Wat is een elektrocardiogram?
Een elektrocardiogram is een medische test die meestal wordt uitgevoerd om elektrische activiteit in het hart te onderzoeken. Vaak wordt de test eenvoudigweg een ECG of een ECG genoemd. De test registreert de elektrische signalen die het hart doen kloppen. Sommige artsen voeren elektrocardiogrammen uit als onderdeel van een normaal jaarlijks lichamelijk onderzoek. Personen met een vastgestelde of veronderstelde hartaandoening kunnen de test vaker ondergaan.
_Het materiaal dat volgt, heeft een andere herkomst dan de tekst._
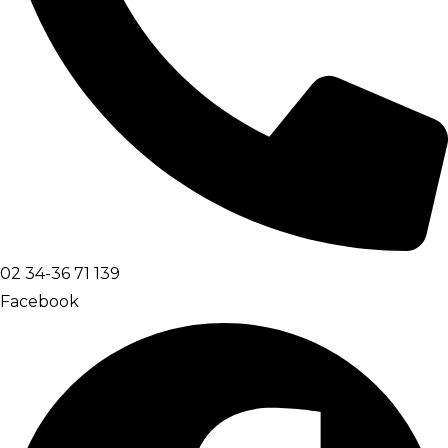
02 34-36 71 139
Facebook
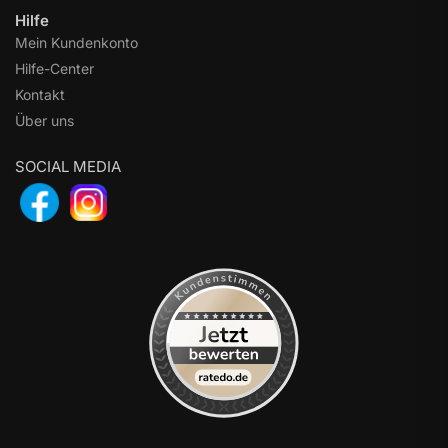
Hilfe
Mein Kundenkonto
Hilfe-Center
Kontakt
Über uns
SOCIAL MEDIA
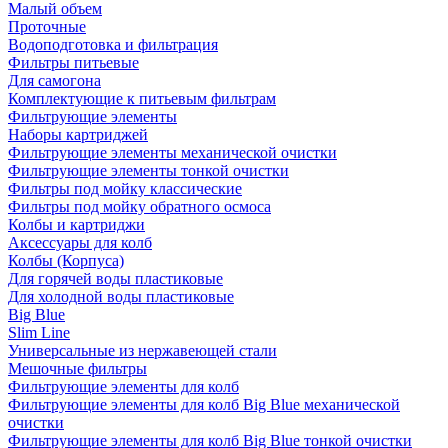
Малый объем
Проточные
Водоподготовка и фильтрация
Фильтры питьевые
Для самогона
Комплектующие к питьевым фильтрам
Фильтрующие элементы
Наборы картриджей
Фильтрующие элементы механической очистки
Фильтрующие элементы тонкой очистки
Фильтры под мойку классические
Фильтры под мойку обратного осмоса
Колбы и картриджи
Аксессуары для колб
Колбы (Корпуса)
Для горячей воды пластиковые
Для холодной воды пластиковые
Big Blue
Slim Line
Универсальные из нержавеющей стали
Мешочные фильтры
Фильтрующие элементы для колб
Фильтрующие элементы для колб Big Blue механической
очистки
Фильтрующие элементы для колб Big Blue тонкой очистки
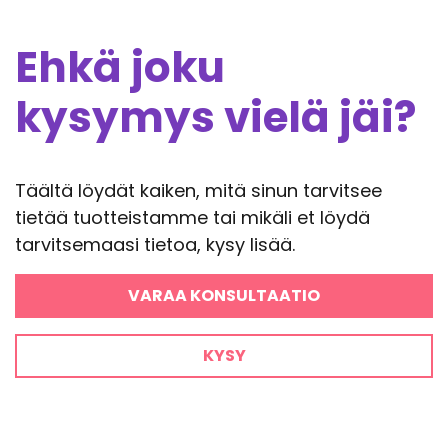
Ehkä joku
kysymys vielä jäi?
Täältä löydät kaiken, mitä sinun tarvitsee
tietää tuotteistamme tai mikäli et löydä
tarvitsemaasi tietoa, kysy lisää.
VARAA KONSULTAATIO
KYSY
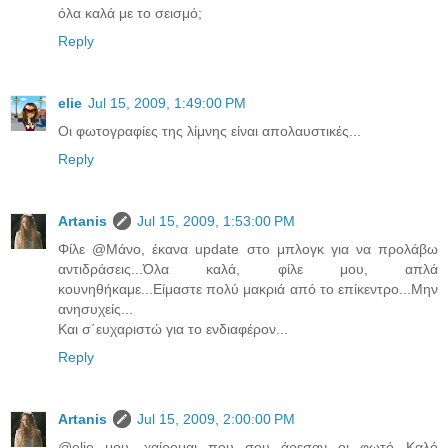
όλα καλά με το σεισμό;
Reply
elie
Jul 15, 2009, 1:49:00 PM
Οι φωτογραφίες της λίμνης είναι απολαυστικές...
Reply
Artanis
Jul 15, 2009, 1:53:00 PM
Φίλε @Μάνο, έκανα update στο μπλογκ για να προλάβω
αντιδράσεις...Όλα καλά, φίλε μου, απλά
κουνηθήκαμε...Είμαστε πολύ μακριά από το επίκεντρο...Μην
ανησυχείς...
Και σ΄ευχαριστώ για το ενδιαφέρον...
Reply
Artanis
Jul 15, 2009, 2:00:00 PM
@elie μου, χαίρομαι που σου άρεσαν οι φωτό...Καλό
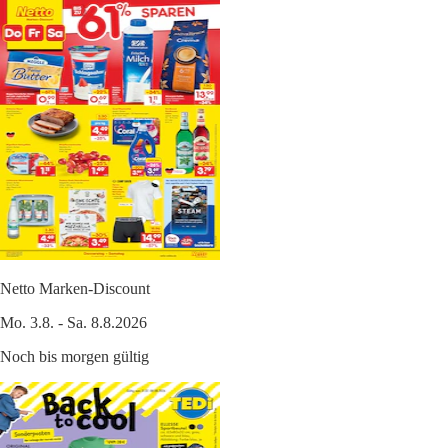
Netto Marken-Discount
Mo. 3.8. - Sa. 8.8.2026
Noch bis morgen gültig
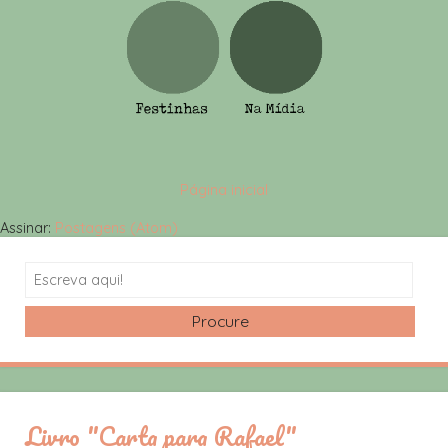
Página inicial
Assinar:
Postagens (Atom)
Search
Livro "Carta para Rafael"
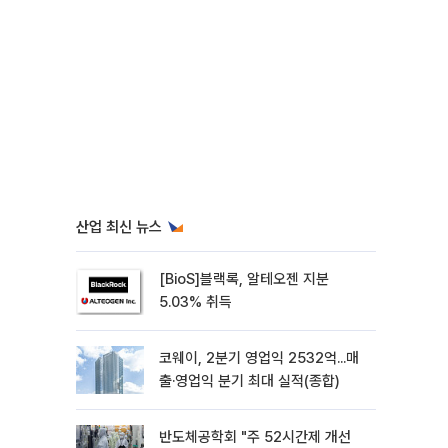
산업 최신 뉴스
[BioS]블랙록, 알테오젠 지분
5.03% 취득
코웨이, 2분기 영업익 2532억...매
출·영업익 분기 최대 실적(종합)
반도체공학회 "주 52시간제 개선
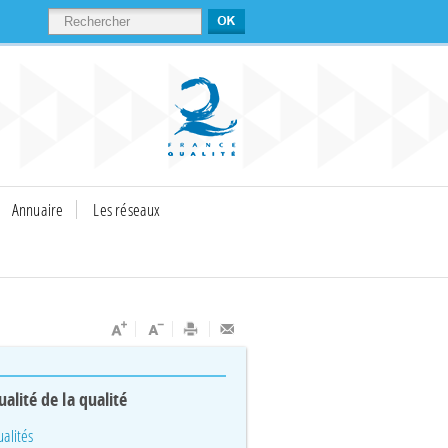
RECHERCHER
Annuaire
Les réseaux
ualité de la qualité
ualités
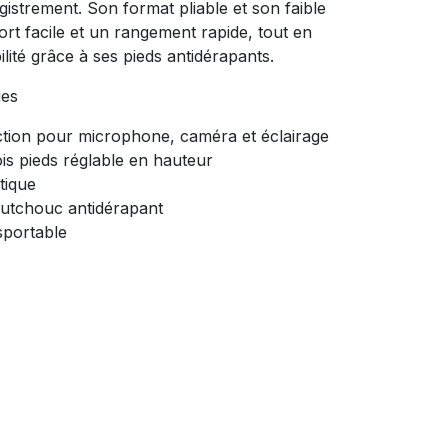
egistrement. Son format pliable et son faible
rt facile et un rangement rapide, tout en
ité grâce à ses pieds antidérapants.
ues
nction pour microphone, caméra et éclairage
ois pieds réglable en hauteur
tique
outchouc antidérapant
nsportable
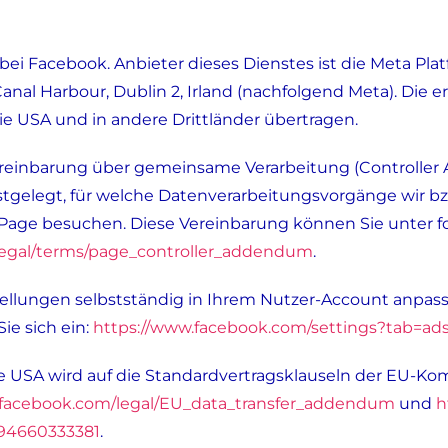
 bei Facebook. Anbieter dieses Dienstes ist die Meta Plat
anal Harbour, Dublin 2, Irland (nachfolgend Meta). Die
e USA und in andere Drittländer übertragen.
reinbarung über gemeinsame Verarbeitung (Controller
stgelegt, für welche Datenverarbeitungsvorgänge wir bzw
Page besuchen. Diese Vereinbarung können Sie unter f
legal/terms/page_controller_addendum
.
llungen selbstständig in Ihrem Nutzer-Account anpassen
ie sich ein:
https://www.facebook.com/settings?tab=ad
 USA wird auf die Standardvertragsklauseln der EU-Kom
.facebook.com/legal/EU_data_transfer_addendum
und
h
994660333381
.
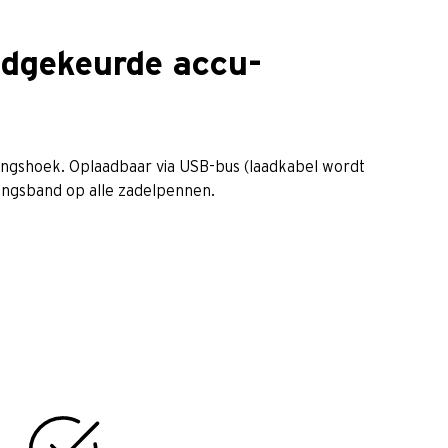
oedgekeurde accu-
ngshoek. Oplaadbaar via USB-bus (laadkabel wordt
ingsband op alle zadelpennen.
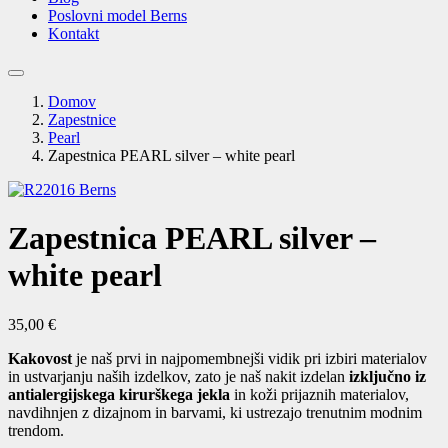
Poslovni model Berns
Kontakt
Domov
Zapestnice
Pearl
Zapestnica PEARL silver – white pearl
Zapestnica PEARL silver –
white pearl
35,00
€
Kakovost
je naš prvi in ​​najpomembnejši vidik pri izbiri materialov
in ustvarjanju naših izdelkov, zato je naš nakit izdelan
izključno iz
antialergijskega kirurškega jekla
in koži prijaznih materialov,
navdihnjen z dizajnom in barvami, ki ustrezajo trenutnim modnim
trendom.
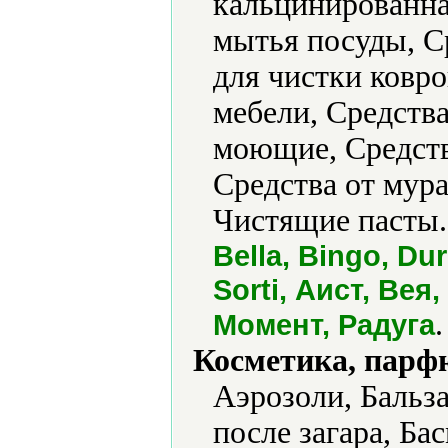
кальцинированна
мытья посуды, С
для чистки ковро
мебели, Средства
моющие, Средства
Средства от мура
Чистящие пасты.
Bella, Bingo, Dur
Sorti, Аист, Вея
.
Момент, Радуга
Косметика, парф
Аэрозоли, Бальз
после загара, Бас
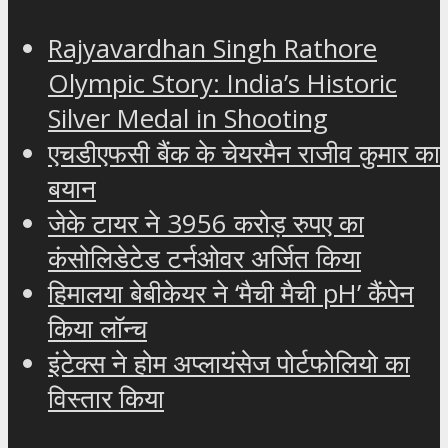
Rajyavardhan Singh Rathore
Olympic Story: India’s Historic
Silver Medal in Shooting
एचडीएफसी बैंक के चेयरमैन राजीव कुमार का
बयान
जेके टायर ने 3956 करोड़ रुपए का
कंसोलिडेटेड टर्नओवर अर्जित किया
हिमालया बेबीकेयर ने ‘मैची मैची pH’ कैंपेन
किया लॉन्च
इंटेक्स ने होम अप्लायंसेज पोर्टफोलियो का
विस्तार किया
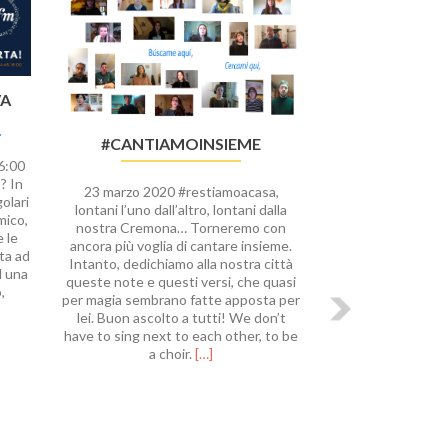
VA
#CANTIAMOINSIEME
6:00
? In
23 marzo 2020 #restiamoacasa,
golari
lontani l’uno dall’altro, lontani dalla
mico,
nostra Cremona… Torneremo con
 le
ancora più voglia di cantare insieme.
ita ad
Intanto, dedichiamo alla nostra città
d una
queste note e questi versi, che quasi
,
per magia sembrano fatte apposta per
lei. Buon ascolto a tutti! We don’t
have to sing next to each other, to be
Leggi
a choir.
[…]
VE
di
AMING
più#cantiamoinsieme
!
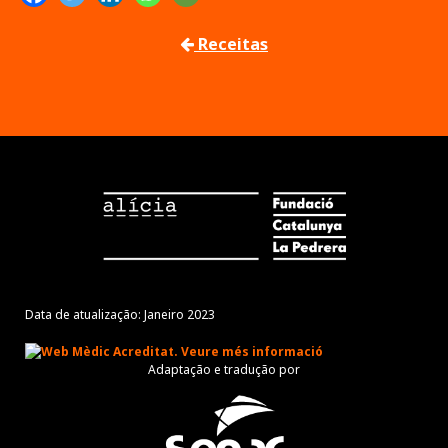
Receitas
Data de atualização: Janeiro 2023
Adaptação e tradução por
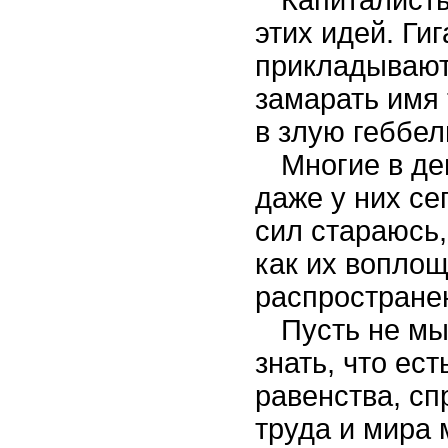
этих идей. Ги
прикладывают
замарать имя
в злую геббел
Многие в де
даже у них се
сил стараюсь,
как их вопло
распростране
Пусть не мы
знать, что ест
равенства, сп
труда и мира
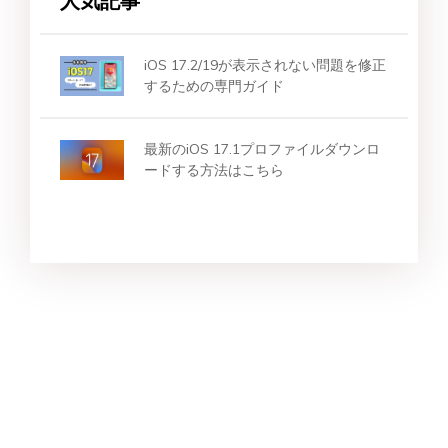
人気記事
iOS 17.2/19が表示されない問題を修正
するための専門ガイド
最新のiOS 17.1プロファイルダウンロ
ードする方法はこちら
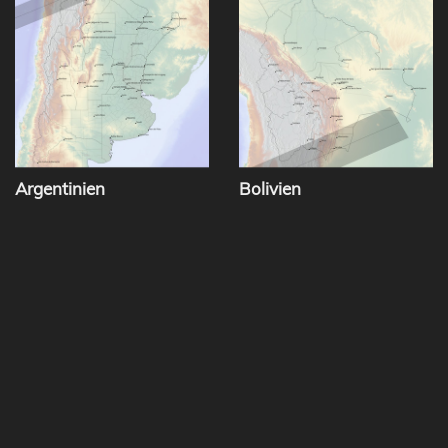
Argentinien
Bolivien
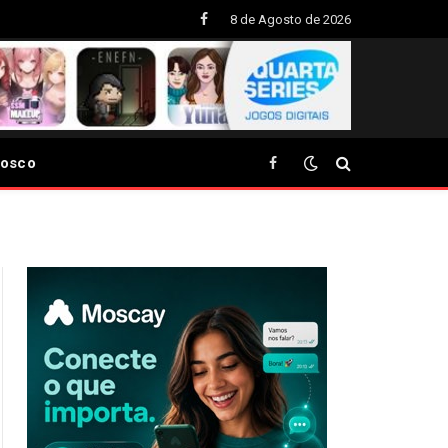
8 de Agosto de 2026
Facebook
nosco
Facebook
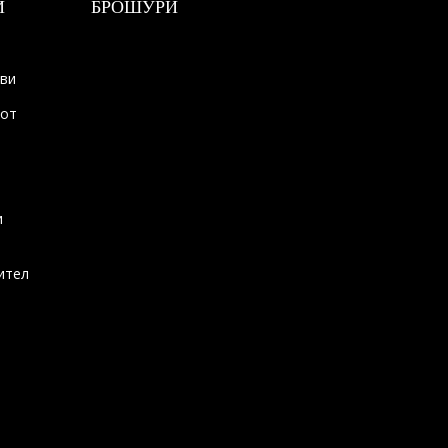
И
БРОШУРИ
ови
тот
и
ител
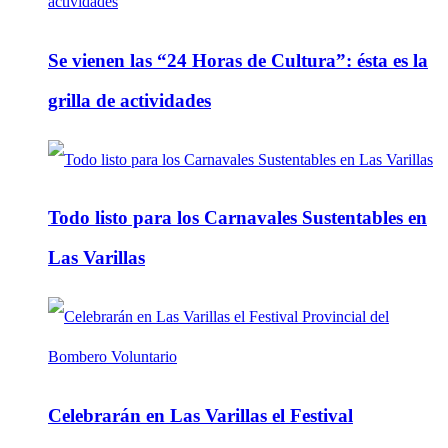
Se vienen las “24 Horas de Cultura”: ésta es la
grilla de actividades
Todo listo para los Carnavales Sustentables en
Las Varillas
Celebrarán en Las Varillas el Festival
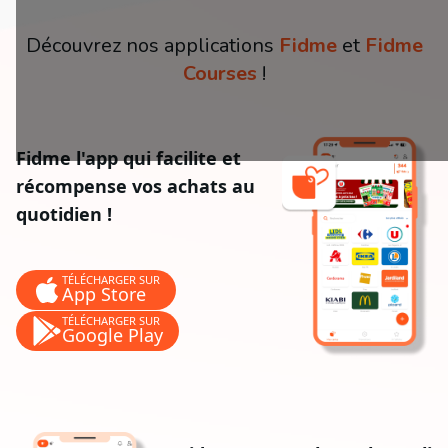
Découvrez nos applications
Fidme
et
Fidme
Courses
!
Fidme l'app qui facilite et
récompense vos achats au
quotidien !
TÉLÉCHARGER SUR
App Store
TÉLÉCHARGER SUR
Google Play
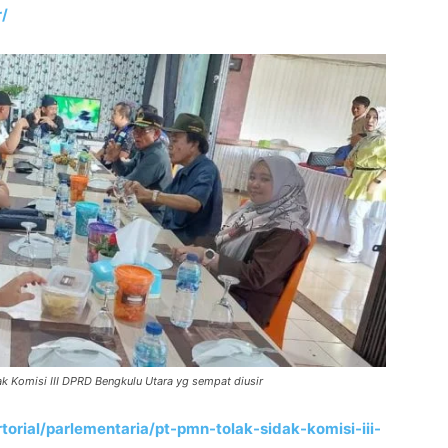
r/
k Komisi III DPRD Bengkulu Utara yg sempat diusir
torial/parlementaria/pt-pmn-tolak-sidak-komisi-iii-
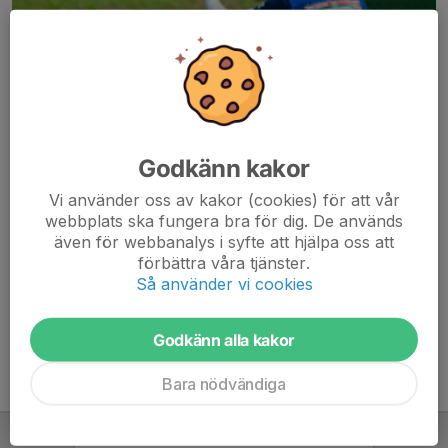
Godkänn kakor
Här hamnar automatiskt de senaste nyheterna på hemsidan. För
Vi använder oss av kakor (cookies) för att vår
att kunna börja administrera hemsidan loggar du in högst upp till
webbplats ska fungera bra för dig. De används
höger.
även för webbanalys i syfte att hjälpa oss att
förbättra våra tjänster.
/Svenskalag.se
Så använder vi cookies
Godkänn alla kakor
Bara nödvändiga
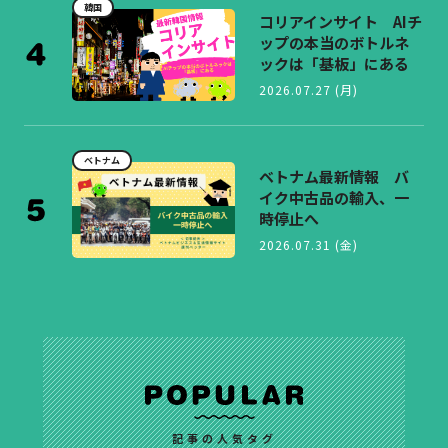
韓国
コリアインサイト AIチ
ップの本当のボトルネ
ックは「基板」にある
2026.07.27 (月)
ベトナム
ベトナム最新情報 バ
イク中古品の輸入、一
時停止へ
2026.07.31 (金)
記事の人気タグ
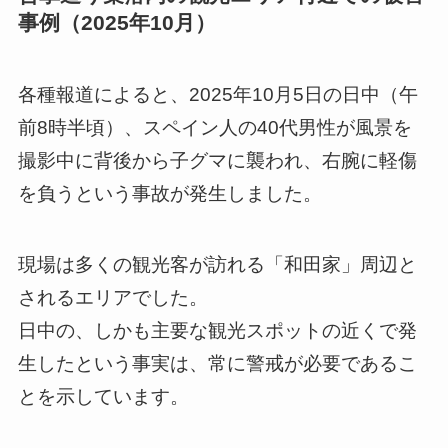
事例（2025年10月）
各種報道によると、2025年10月5日の日中（午
前8時半頃）、スペイン人の40代男性が風景を
撮影中に背後から子グマに襲われ、右腕に軽傷
を負うという事故が発生しました。
現場は多くの観光客が訪れる「和田家」周辺と
されるエリアでした。
日中の、しかも主要な観光スポットの近くで発
生したという事実は、常に警戒が必要であるこ
とを示しています。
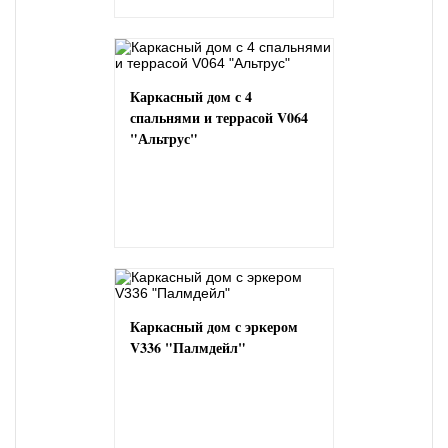
Каркасный дом с 4
спальнями и террасой V064
"Альтрус"
Каркасный дом с эркером
V336 "Палмдейл"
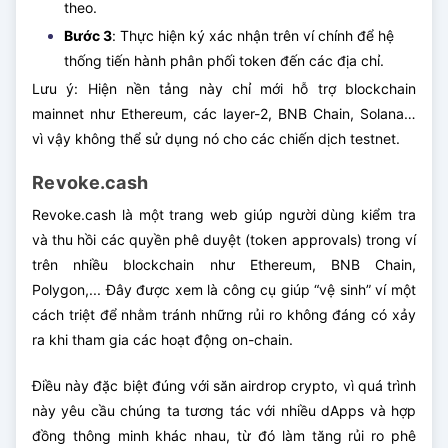
theo.
Bước 3
: Thực hiện ký xác nhận trên ví chính để hệ
thống tiến hành phân phối token đến các địa chỉ.
Lưu ý: Hiện nền tảng này chỉ mới hỗ trợ blockchain
mainnet như Ethereum, các layer-2, BNB Chain, Solana…
vì vậy không thể sử dụng nó cho các chiến dịch testnet.
Revoke.cash
Revoke.cash là một trang web giúp người dùng kiểm tra
và thu hồi các quyền phê duyệt (token approvals) trong ví
trên nhiều blockchain như Ethereum, BNB Chain,
Polygon,... Đây được xem là công cụ giúp “vệ sinh” ví một
cách triệt để nhằm tránh những rủi ro không đáng có xảy
ra khi tham gia các hoạt động on-chain.
Điều này đặc biệt đúng với săn airdrop crypto, vì quá trình
này yêu cầu chúng ta tương tác với nhiều dApps và hợp
đồng thông minh khác nhau, từ đó làm tăng rủi ro phê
Artsen gebruiken elektrocardiogrammen om verschillende soorten hartafwijkingen te diagnosticeren. Patiënten die naar hun arts komen met symptomen zoals pijn op de borst, zwaarte op de borst, duizeligheid of kortademigheid kunnen deze test hebben. Het wordt vaak gebruikt als een eerste voorspeller van een hartprobleem. De test wordt vaak uitgevoerd om ook een aritmie of een abnormaal hartritme te detecteren. Een elektrocardiogram kan precies de snelheid aangeven waarmee het hart klopt en of het ritme van de beat normaal is of niet.
Er kunnen alternatieve redenen zijn waarom iemand deze test heeft. Een persoon die een hartaanval heeft gehad, kan een elektrocardiogram hebben om te zien hoeveel schade de aanval heeft veroorzaakt. Mensen die medicijnen op het hart krijgen, kunnen de test ondergaan om te zien of de medicijnen hun werk doen. Een persoon met een hartritmestoornis kan bijvoorbeeld een ECG hebben om te zien of de medicijnen de abnormale slagen corrigeren. Mensen met een kunstmatig cardiovasculair apparaat zoals een pacemaker kunnen elektrocardiogrammen ondergaan om ervoor te zorgen dat de pacemaker naar behoren werkt.
Ter voorbereiding op een elektrocardiogramtest wordt meestal aan een persoon gevraagd om stressvolle of veeleisende activiteiten te vermijden. Dit omvat meestal alles waardoor de hartslag aanzienlijk kan stijgen. Het is ook belangrijk om de arts te laten weten of er momenteel medicijnen voor het hart worden ingenomen. Elk type hartmedicijn kan de resultaten van deze diagnostische test aanzienlijk beïnvloeden.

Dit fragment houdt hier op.